>>>

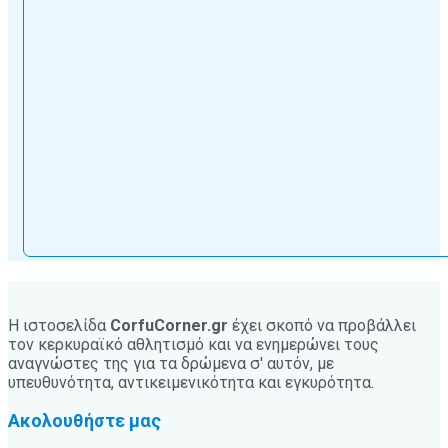
Η ιστοσελίδα
CorfuCorner.gr
έχει σκοπό να προβάλλει
τον κερκυραϊκό αθλητισμό και να ενημερώνει τους
αναγνώστες της για τα δρώμενα σ' αυτόν, με
υπευθυνότητα, αντικειμενικότητα και εγκυρότητα.
Ακολουθήστε μας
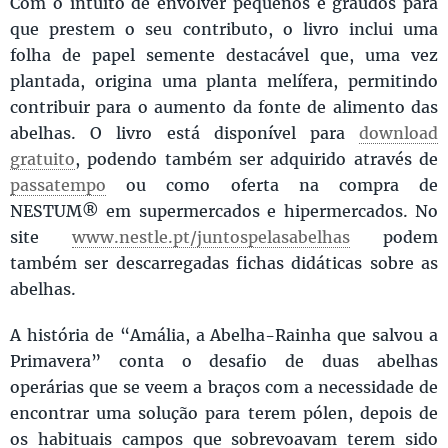
Com o intuito de envolver pequenos e graúdos para
que prestem o seu contributo, o livro inclui uma
folha de papel semente destacável que, uma vez
plantada, origina uma planta melífera, permitindo
contribuir para o aumento da fonte de alimento das
abelhas. O livro está disponível para
download
gratuito
, podendo também ser adquirido através de
passatempo
ou como oferta na compra de
NESTUM® em supermercados e hipermercados. No
site
www.nestle.pt/juntospelasabelhas
podem
também ser descarregadas fichas didáticas sobre as
abelhas.
A história de “Amália, a Abelha-Rainha que salvou a
Primavera” conta o desafio de duas abelhas
operárias que se veem a braços com a necessidade de
encontrar uma solução para terem pólen, depois de
os habituais campos que sobrevoavam terem sido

<<<

Start copying at the line that contains "www.nestle.pt/juntospelasabelhas" and stop after the last line of the records, keeping every line exactly.

www.nestle.pt/juntospelasabelhas
podem
também ser descarregadas fichas didáticas sobre as
abelhas.
A história de “Amália, a Abelha-Rainha que salvou a
Primavera” conta o desafio de duas abelhas
operárias que se veem a braços com a necessidade de
encontrar uma solução para terem pólen, depois de
os habituais campos que sobrevoavam terem sido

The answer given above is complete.